Listing 04: Searching bash history with CTRL+R
CTRL+R reverse-i-search)`hosts': cat -vet /etc/hosts 127.0.0.1^Ilocalhost$ $ # The following lines are desirable for IPv6 capable hosts$ ::1^Iip6-localhost^Iip6-loopback$ fe00::0^Iip6-localnet$ ff00::0^Iip6-mcastprefix$ ff02::1^Iip6-allnodes$ ff02::2^Iip6-allrouters$ ff02::3^Iip6-allhosts$ 127.0.1.1^Iubuntu-bionic^Iubuntu-bionic$ $
Repeating Command Using Bang Bang
The exclamation mark can be used elsewhere within the history. The use of !! re-runs the complete previous entire command line entry. This is useful where we have run a command before realizing that we should have elevated our privileges with sudo. We can run the command again, but this time elevated, using sudo !!:
Listing 05: Using the history !! to repeat commands
$ useradd jimb useradd: Permission denied. useradd: cannot lock /etc/passwd; try again later. $ sudo !! sudo useradd jimb
Control Bash History
We can maintain the bash history to be more useful than the default settings allow.

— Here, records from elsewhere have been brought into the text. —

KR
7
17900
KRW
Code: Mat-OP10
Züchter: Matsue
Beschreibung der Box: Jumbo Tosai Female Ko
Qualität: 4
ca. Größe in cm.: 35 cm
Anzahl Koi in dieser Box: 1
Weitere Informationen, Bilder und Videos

These settings we use are the default in Ubuntu 18.04 LTS Server. If we read the contents of the bash variable HISTCONTROL we can see the current setting. This setting controls which items are added to the command history for the current user in the running shell:
Listing 06: Viewing history settings
$ echo $HISTCONTROL ignoreboth
The ignoreboth setting is equivalent ignorespace:ignoredups:
– ignorespace: Will not add commands that begin with whitespace. This is useful if you want to exclude a command from the history. Any leading whitespace is ignored and does not affect the command itself. The command though will not be recorded in the history. For example, you may want to create a user and then set their password. Using chpasswd instead of the passwd command means that you can provide the password from the command line. If you prepend echo ‘user:password’ | sudo chpasswd with a space the password used will not appear in your own history although it was entered at the command line.

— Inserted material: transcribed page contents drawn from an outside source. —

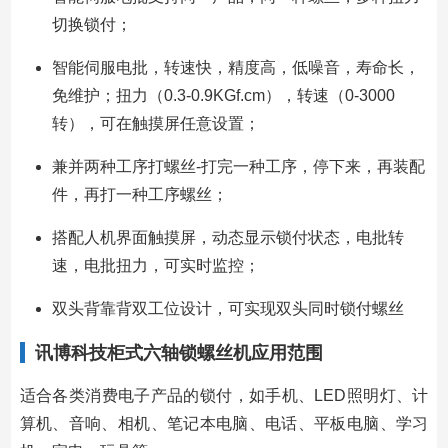
切换锁付；
智能伺服电批，转速快，精度高，低噪音，寿命长，
免维护；扭力（0.3-0.9KGf.cm），转速（0-3000
转），可在触摸屏任意设置；
兼并两种工序打螺丝-打完一种工序，停下来，再装配
件，再打一种工序螺丝；
搭配人机界面触摸屏，动态显示锁付状态，电批转
速，电批扭力，可实时监控；
双头背靠背双工位设计，可实现双头同时锁付螺丝
讯博科技柜式六轴锁螺丝机应用范围
适合各类消费电子产品的锁付，如手机、LED照明灯、计
算机、音响、相机、笔记本电脑、电话、平板电脑、学习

– ignoredups: Duplicate commands that are executed consecutively will only be stored once. So, if you use the same ls command consecutively 3 times it will appear just once in the history.
Listing 07: Excluding sensitive commands from your history with ignorespace
64$ sudo useradd bob 65$ echo 'bob:Password1' | sudo chpasswd 65$ history 2 64 sudo useradd bob 65 history 2 66$
Listing 08: Observing the behavior of ignoredups
70$ cd 71$ ls 72$ cd 73$ ls 74$ ls 74$ ls 74$ history 5 70 cd 71 ls 72 cd 73 ls 74 history 5 75$
Note: The ls command at line 71 is not a duplicate of the ls command at line 73 as they are not executed consecutively. Whereas, as we display the history number within the prompt, we see that the number of the command history entry does not increment as we run ls consecutively from line 73.
Deleting Extra History Entries
As we can observe, it is only the sequentially executed commands that are ignored with ignoredups, other non-sequential entries of the same command can and will appear. To improve on this behavior, we can use the setting of erasedups. With this setting previous occurrences of the exact command line are removed from history so only the most recent execution is stored. We may still want to combine this with the ignorespace that we had before so we use the concatenated value of erasedups:ignorespace
Listing 09: Erasing duplicate entries from history with erasedups
76$ declare -x HISTCONTROL="erasedups:ignorespace" 77$ echo $HISTCONTROL erasedups:ignorespace 78$ ls 71$ cd 69$ history 10 60 sudo useradd bob 61 history 2 62 cd /etc 63 history 6 64 history 5 65 declare -x HISTCONTROL="erasedups:ignorespace" 66 echo $HISTCONTROL 67 ls 68 cd 69 history 10 70$
As we observe the prompt now, we see the history number decreases as we enter the ls command and the cd command that have been executed in various non-consecutive entries in our current history. This is a great way of optimizing our .bash_history file and memory entries so we do not store commands that we do not need. To persist this, we can append the entry to our login script.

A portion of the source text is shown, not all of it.